Post by Black Orchid » Mon Dec 02, 2019 12:44 pm

There is no reason to have nightmares about climate change. You will not hear this from the alarmist reports on the evening news, let alone from doom-saying activists, but there is a proven, low-carbon source of safe and abundant energy.

Generation 4 nuclear reactors — including molten salt reactors now being developed by the Canadian firm Terrestrial Energy — are being designed to reduce energy poverty and push billions of the world’s poorest people towards prosperity.


Proponents says Gen 4 reactors will be built to be immune to meltdowns. They will have far lower carbon emissions than even wind and solar, along with vastly greater reliability and energy production capabilities. Best of all, they can be built on a massive scale in the next few decades, fast enough to meet our collective challenge of lowering carbon emissions.

“Nuclear is capable of moving very quickly and making a great deal of difference in a short period of time,” says Simon Irish, CEO of Terrestrial Energy.

Irish sees wide application for Gen 4 reactors, as do many green groups such as Energy for Humanity, Clear Path, Third Way and Mothers for Nuclear.

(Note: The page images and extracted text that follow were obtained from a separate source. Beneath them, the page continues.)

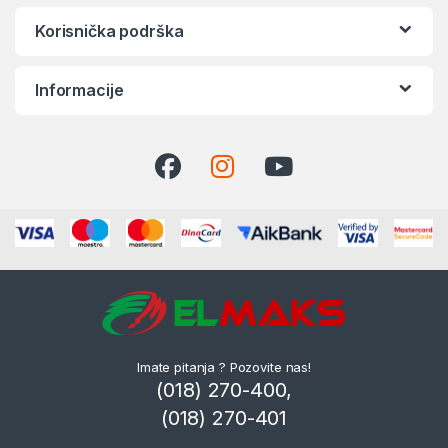
Korisnička podrška
Informacije
Imate pitanja ? Pozovite nas!
(018) 270-400,
(018) 270-401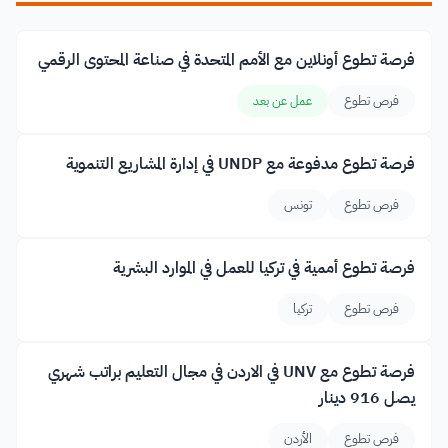
فرصة تطوع أونلاين مع الأمم المتحدة في صناعة المحتوى الرقمي
فرص تطوع
عمل عن بعد
فرصة تطوع مدفوعة مع UNDP في إدارة المشاريع التنموية
فرص تطوع
تونس
فرصة تطوع أممية في تركيا للعمل في الموارد البشرية
فرص تطوع
تركيا
فرصة تطوع مع UNV في الاردن في مجال التعليم براتب شهري
يصل 916 دينار
فرص تطوع
الأردن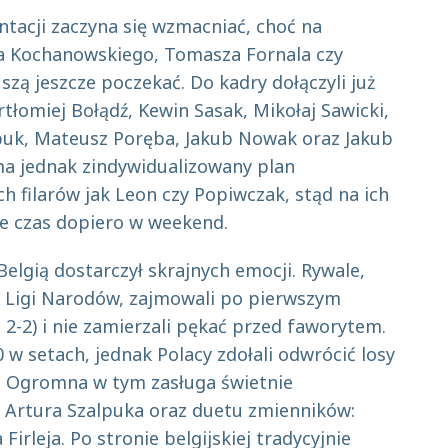
ntacji zaczyna się wzmacniać, choć na
a Kochanowskiego, Tomasza Fornala czy
zą jeszcze poczekać. Do kadry dołączyli już
tłomiej Bołądź, Kewin Sasak, Mikołaj Sawicki,
lpuk, Mateusz Poręba, Jakub Nowak oraz Jakub
ma jednak zindywidualizowany plan
h filarów jak Leon czy Popiwczak, stąd na ich
ie czas dopiero w weekend.
elgią dostarczył skrajnych emocji. Rywale,
 Ligi Narodów, zajmowali po pierwszym
s 2-2) i nie zamierzali pękać przed faworytem.
0 w setach, jednak Polacy zdołali odwrócić losy
2. Ogromna w tym zasługa świetnie
Artura Szalpuka oraz duetu zmienników:
 Firleja. Po stronie belgijskiej tradycyjnie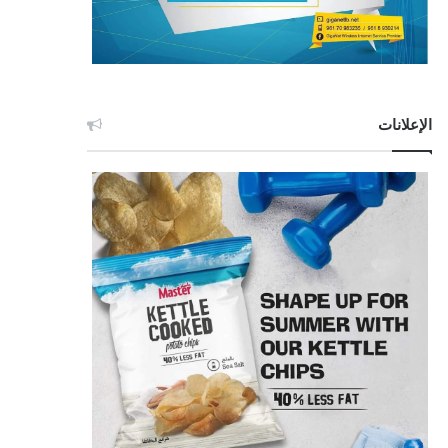
الإعلانات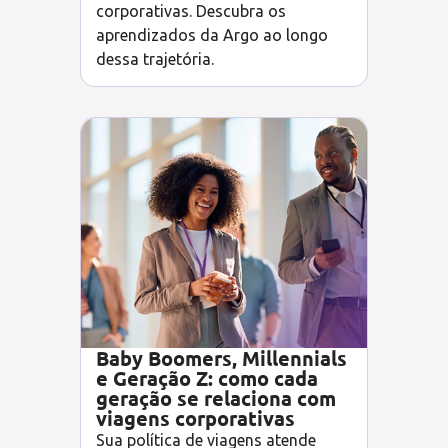
corporativas. Descubra os
aprendizados da Argo ao longo
dessa trajetória.
Baby Boomers, Millennials
e Geração Z: como cada
geração se relaciona com
viagens corporativas
Sua política de viagens atende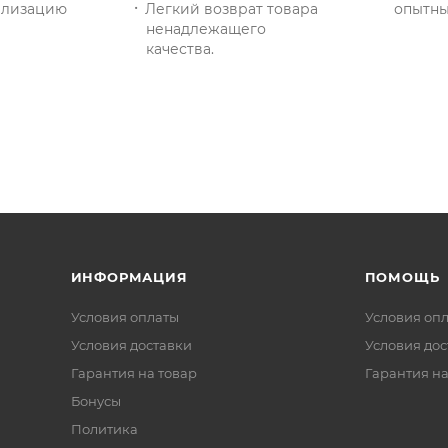
тилизацию
Легкий возврат товара
опытны
ненадлежащего
качества.
ИНФОРМАЦИЯ
ПОМОЩЬ
Условия оплаты
Условия оп
Условия доставки
Условия дос
Гарантия на товар
Гарантия на
Бонусы
Политика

“This a technology that can play a role centrally, right at the heart of the problem,” Irish said. “It’s an energy technology that is capable of massive energy decarbonization. Nuclear has done that before. It massively decarbonized France and Sweden in the 1970s.”

Ontario-based Terrestrial is now working its way through the Canadian Nuclear Safety Commission’s regulatory process.

Fortunately, Canada is at the forefront of nuclear research and regulation, pushing ahead with a plan for small modular reactors that could power oilsands extraction operations in northern Alberta.

The Trudeau Liberals have developed a roadmap to develop small modular reactors (SMRs), said Natural Resources Minister Amarjeet Sohi. “We see the potential of them in the manufacturing and industrial setting.”

Decades ago the Canadian nuclear industry built a handful of Ontario reactors that still produce 16 per cent of the nation’s electricity, but around the world such conventional, technologically-complex reactors are now seen as too costly to construct, Irish said.

The linked issues of climate change and energy poverty drew Irish, an experienced London and New York investment banker, into the Gen 4 business.

The world needs five times as much energy as fossil fuels now produce to spread prosperity to its poorest people, Irish said.

Due to pollution concerns, we can’t raise up all of these people from poverty by burning five times more coal, oil and natural gas. Solar and wind are too costly, land-intensive and unreliable, so much so that countries like Germany that have made monumental efforts to switch to solar and wind have been unsuccessful in reducing carbon emissions and have seen energy price spikes.


Only a few energy sources have worked to slash carbon emissions, namely hydro and nuclear in countries like France and Sweden, noted U.S. environmentalist Michael Shellenberger has argued.

Terrestrial’s molten salt reactor is designed to produce energy with one-quarter the carbon footprint of solar and wind power, Irish said. It should also cost much less to build than a conventional nuclear plant. In essence, it’s a simpler reactor design than the conventional model, burning fuel more efficiently at a higher temperature, but not needing high pressure and water coolant. The efficiency and simplicity should drive the increased safety, reduced nuclear waste and reduced cost of molten salt reactors.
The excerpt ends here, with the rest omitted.